- _Task to carry out_
Reproduce the records word for word, leaving out any pictures they hold.

__________________________________________________

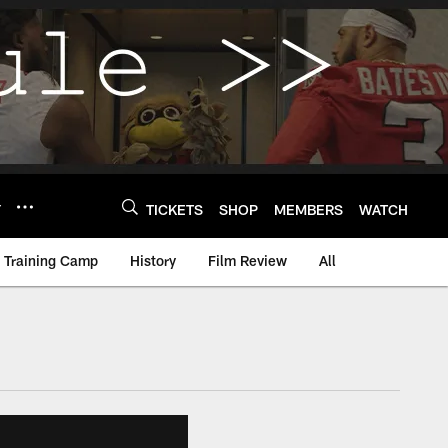
Y
TICKETS
SHOP
MEMBERS
WATCH
Training Camp
History
Film Review
All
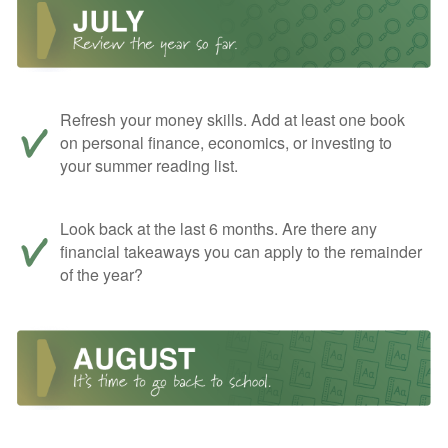
Refresh your money skills. Add at least one book
on personal finance, economics, or investing to
your summer reading list.
Look back at the last 6 months. Are there any
financial takeaways you can apply to the remainder
of the year?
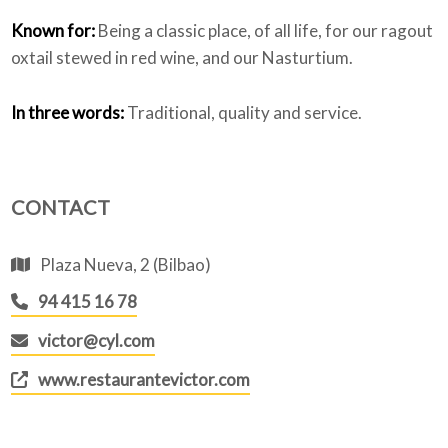
Known for:
Being a classic place, of all life, for our ragout
oxtail stewed in red wine, and our Nasturtium.
In three words:
Traditional, quality and service.
CONTACT
Plaza Nueva, 2 (Bilbao)
94 415 16 78
victor@cyl.com
www.restaurantevictor.com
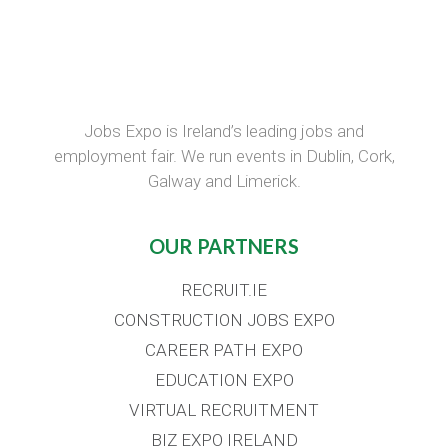
Jobs Expo is Ireland’s leading jobs and
employment fair. We run events in Dublin, Cork,
Galway and Limerick.
OUR PARTNERS
RECRUIT.IE
CONSTRUCTION JOBS EXPO
CAREER PATH EXPO
EDUCATION EXPO
VIRTUAL RECRUITMENT
BIZ EXPO IRELAND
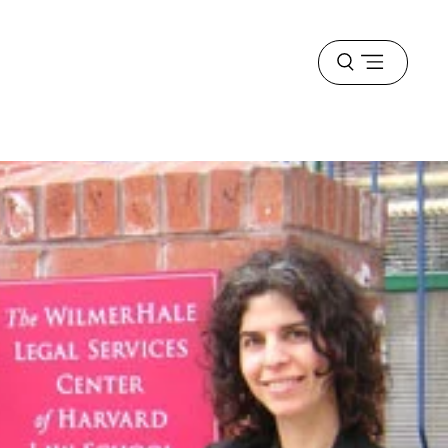
Open
menu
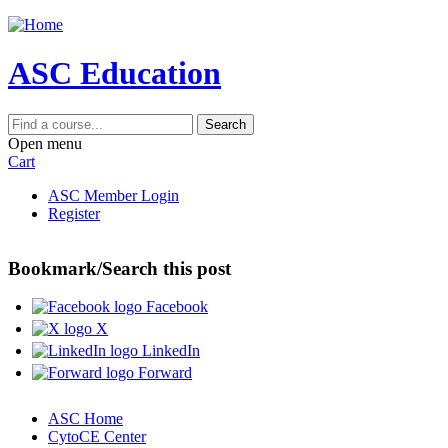
Jump to navigation
ASC Education
Search
Open menu
Cart
ASC Member Login
Register
Bookmark/Search this post
Facebook
X
LinkedIn
Forward
ASC Home
CytoCE Center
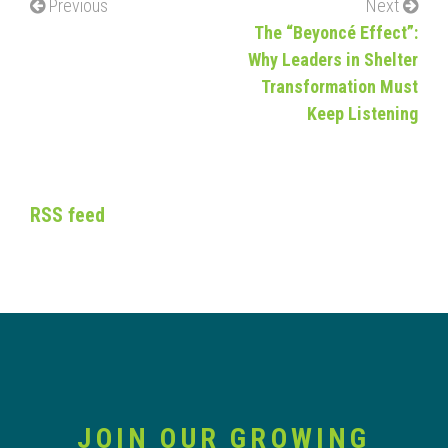
Previous
Next
The “Beyoncé Effect”:
Why Leaders in Shelter
Transformation Must
Keep Listening
RSS feed
JOIN OUR GROWING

__________________________________________________

- _Response box_
Y
TICKETS
SHOP
MEMBERS
WATCH
Training Camp
History
Film Review
All
Refresh your money skills. Add at least one book
on personal finance, economics, or investing to
your summer reading list.
Look back at the last 6 months. Are there any
financial takeaways you can apply to the remainder
of the year?
Known for:
Being a classic place, of all life, for our ragout
oxtail stewed in red wine, and our Nasturtium.
In three words:
Traditional, quality and service.
CONTACT
Plaza Nueva, 2 (Bilbao)
94 415 16 78
victor@cyl.com
www.restaurantevictor.com
Jobs Expo is Ireland’s leading jobs and
employment fair. We run events in Dublin, Cork,
Galway and Limerick.
OUR PARTNERS
RECRUIT.IE
CONSTRUCTION JOBS EXPO
CAREER PATH EXPO
EDUCATION EXPO
VIRTUAL RECRUITMENT
BIZ EXPO IRELAND
Open
menu
Jump to navigation
ASC Education
Search
Open menu
Cart
ASC Member Login
Register
Bookmark/Search this post
Facebook
X
LinkedIn
Forward
ASC Home
CytoCE Center
Previous
Next
The “Beyoncé Effect”:
Why Leaders in Shelter
Transformation Must
Keep Listening
RSS feed
JOIN OUR GROWING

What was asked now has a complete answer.